Enabling commercial production of omega-3 oils from algae

Enabling commercial production of omega-3 oils from algae

February 2018

LabXero, the acoustic particle filtration technology company, has appointed 42T to help develop pilot-scale biomanufacturing equipment. This could significantly reduce the costs of commercial-scale production of high grade omega-3 oils from microalgae.

Omega-3 oils offer multiple health benefits but are traditionally extracted from fish. This makes them unsuitable for vegetarian diets as well as impacting fish stocks.

The Challenges

The key challenge of using microalgae as an alternative source of omega-3 oils is the difficulty and high cost associated with separating out the algal biomass from its watery culture medium. Membrane filters tend to get clogged. Also, most manufacturers have to resort to the use of energy intensive and expensive continuous flow centrifugation techniques.

ProFlow end of photostage

To address this, LabXero has set up a new consortium (called ProFlow) to help scale-up its novel acoustic cell harvesting technology as a low cost and more energy-efficient way to harvest and extract the contents of farmed microalgae. Acoustic technology could significantly reduce downstream processing costs which currently account for a large proportion of total processing costs.

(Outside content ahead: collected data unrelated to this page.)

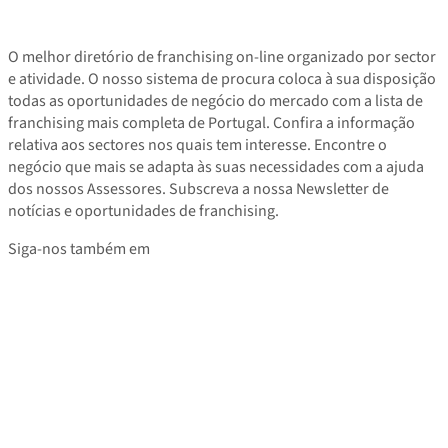
O melhor diretório de franchising on-line organizado por sector
e atividade. O nosso sistema de procura coloca à sua disposição
todas as oportunidades de negócio do mercado com a lista de
franchising mais completa de Portugal. Confira a informação
relativa aos sectores nos quais tem interesse. Encontre o
negócio que mais se adapta às suas necessidades com a ajuda
dos nossos Assessores. Subscreva a nossa Newsletter de
notícias e oportunidades de franchising.
Siga-nos também em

Processing costs are one of the biggest challenges in the successful commercialisation of a number of biomanufacturing processes. The ProFlow consortium has also recently secured an Innovate UK grant of almost £630,000 to help support its planned two year development programme.

Other project partners

  • AlgaeCytes which has the UK’s largest indoor algal photobioreactor and uses its own specific strains of freshwater algae to produce a variety of omega-3 oils
  • The University of Cambridge including the Acoustic Wave Physics Group at Chemical Engineering and Biotechnology, the Institute for Manufacturing, and the Department of Physics. Together, they offer world-leading expertise in acoustic technologies and developing process technology for large-scale biomanufacturing
  • Unilever for assistance with commercial exploitation

What we did

42 Technology’s role includes helping with the design, development and build of commercial-scale cell harvesting and separation equipment that builds on the prototype developed by LabXero and the Acoustic Wave Physics Group at the University of Cambridge. The company will also help integrate key bioprocessing steps, and support delivering a complete prototype manufacturing process. This will mean from initial algal cultivation through to component extraction – in readiness for testing and commercial exploitation.

42 Technology was specifically appointed by LabXero because of its in-depth experience in fluid handling and control. Additionally, our track record in helping companies to take innovative new technologies through to successful commercial manufacture. The ProFlow project is focused initially on the microalgal sector. But it could also help to cut downstream processing costs and deliver new manufacturing efficiencies for a range of high-value bioproducts including cell and gene therapies, other biotherapeutics and agricultural products.

Dr Devaki Bhatta, managing director of LabXero

Algae harvesting offers a more sustainable and flexible production process for omega-3 oils. This results in a higher quality, premium product when compared with extraction from fish. Using algae avoids the risk of accidental human exposure to trace heavy metals, a known issue for fish oil-derived supplements. It also allows manufacturers to vary the EPA:DHA omega-3 oil ratios for utilisation in different formulations.

Photobioreactor at AlgaeCytes
The new photobioreactor at AlgaeCytes will be used by 42T and other ProFlow consortium partners. The 1,000 litre algal seed reactor (shown right) is used to innoculate the photobioreactor. It is then illuminated with the red and blue parts of the visible spectrum to maximise light absorption by the algae.